======== Records provided

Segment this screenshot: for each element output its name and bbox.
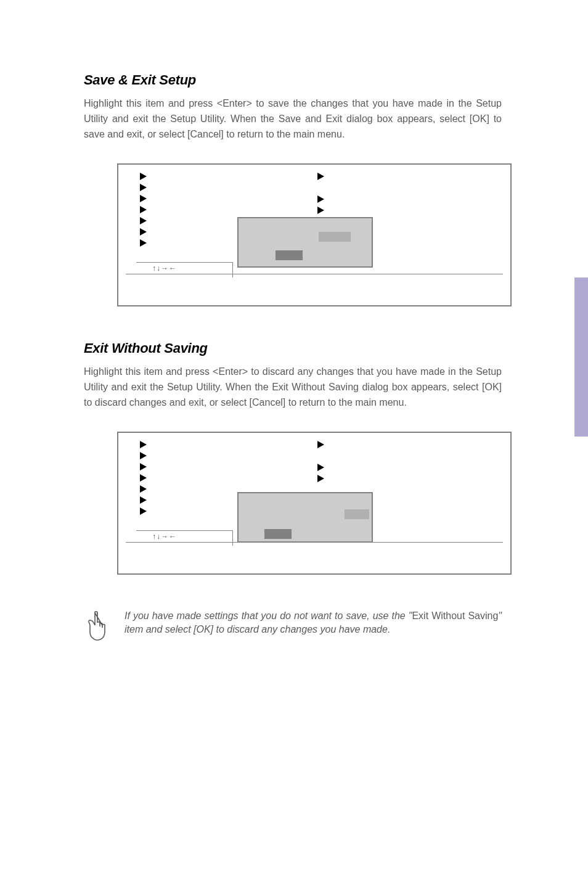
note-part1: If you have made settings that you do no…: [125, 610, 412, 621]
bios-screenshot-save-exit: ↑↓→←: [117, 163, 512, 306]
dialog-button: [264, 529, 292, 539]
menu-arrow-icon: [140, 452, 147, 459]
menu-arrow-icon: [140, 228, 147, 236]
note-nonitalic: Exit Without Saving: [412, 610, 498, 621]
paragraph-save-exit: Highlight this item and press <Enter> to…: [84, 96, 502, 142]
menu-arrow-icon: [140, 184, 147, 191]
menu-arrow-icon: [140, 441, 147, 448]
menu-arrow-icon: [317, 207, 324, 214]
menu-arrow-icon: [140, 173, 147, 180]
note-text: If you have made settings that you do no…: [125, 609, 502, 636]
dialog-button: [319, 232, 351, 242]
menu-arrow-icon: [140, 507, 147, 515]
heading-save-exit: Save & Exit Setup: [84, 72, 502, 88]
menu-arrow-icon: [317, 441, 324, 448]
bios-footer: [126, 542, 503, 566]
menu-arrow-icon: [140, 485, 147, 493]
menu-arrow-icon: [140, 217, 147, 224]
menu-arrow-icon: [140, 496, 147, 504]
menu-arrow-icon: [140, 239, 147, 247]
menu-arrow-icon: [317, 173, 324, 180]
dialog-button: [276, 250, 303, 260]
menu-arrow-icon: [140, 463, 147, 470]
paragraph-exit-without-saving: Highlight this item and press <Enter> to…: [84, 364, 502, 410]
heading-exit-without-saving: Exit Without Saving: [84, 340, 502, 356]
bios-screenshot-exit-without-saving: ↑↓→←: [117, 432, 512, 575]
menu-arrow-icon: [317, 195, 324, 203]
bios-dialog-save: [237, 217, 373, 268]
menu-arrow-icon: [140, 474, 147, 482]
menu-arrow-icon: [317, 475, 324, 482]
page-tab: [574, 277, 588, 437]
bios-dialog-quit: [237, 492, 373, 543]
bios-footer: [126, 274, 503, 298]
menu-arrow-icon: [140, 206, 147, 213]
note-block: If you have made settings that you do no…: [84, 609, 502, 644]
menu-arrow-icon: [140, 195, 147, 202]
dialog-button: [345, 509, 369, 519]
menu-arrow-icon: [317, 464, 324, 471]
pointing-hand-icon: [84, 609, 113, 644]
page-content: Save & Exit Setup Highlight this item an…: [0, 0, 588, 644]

================

* **Problem requirements**
Reproduce every entry word for word, but omit the pictures.

* **Task response**
Segment this screenshot: for each element output its name and bbox.
note-part1: If you have made settings that you do no…: [125, 610, 412, 621]
bios-screenshot-save-exit: ↑↓→←: [117, 163, 512, 306]
dialog-button: [264, 529, 292, 539]
menu-arrow-icon: [140, 452, 147, 459]
menu-arrow-icon: [140, 228, 147, 236]
note-nonitalic: Exit Without Saving: [412, 610, 498, 621]
paragraph-save-exit: Highlight this item and press <Enter> to…: [84, 96, 502, 142]
menu-arrow-icon: [140, 184, 147, 191]
menu-arrow-icon: [140, 441, 147, 448]
menu-arrow-icon: [317, 207, 324, 214]
menu-arrow-icon: [140, 173, 147, 180]
note-text: If you have made settings that you do no…: [125, 609, 502, 636]
dialog-button: [319, 232, 351, 242]
menu-arrow-icon: [140, 507, 147, 515]
heading-save-exit: Save & Exit Setup: [84, 72, 502, 88]
menu-arrow-icon: [317, 441, 324, 448]
bios-footer: [126, 542, 503, 566]
menu-arrow-icon: [140, 485, 147, 493]
menu-arrow-icon: [140, 217, 147, 224]
menu-arrow-icon: [140, 496, 147, 504]
menu-arrow-icon: [140, 239, 147, 247]
menu-arrow-icon: [317, 173, 324, 180]
dialog-button: [276, 250, 303, 260]
menu-arrow-icon: [140, 463, 147, 470]
paragraph-exit-without-saving: Highlight this item and press <Enter> to…: [84, 364, 502, 410]
heading-exit-without-saving: Exit Without Saving: [84, 340, 502, 356]
bios-screenshot-exit-without-saving: ↑↓→←: [117, 432, 512, 575]
menu-arrow-icon: [317, 195, 324, 203]
bios-dialog-save: [237, 217, 373, 268]
menu-arrow-icon: [140, 474, 147, 482]
menu-arrow-icon: [317, 475, 324, 482]
page-tab: [574, 277, 588, 437]
bios-dialog-quit: [237, 492, 373, 543]
bios-footer: [126, 274, 503, 298]
menu-arrow-icon: [140, 206, 147, 213]
note-block: If you have made settings that you do no…: [84, 609, 502, 644]
menu-arrow-icon: [140, 195, 147, 202]
dialog-button: [345, 509, 369, 519]
menu-arrow-icon: [317, 464, 324, 471]
pointing-hand-icon: [84, 609, 113, 644]
page-content: Save & Exit Setup Highlight this item an…: [0, 0, 588, 644]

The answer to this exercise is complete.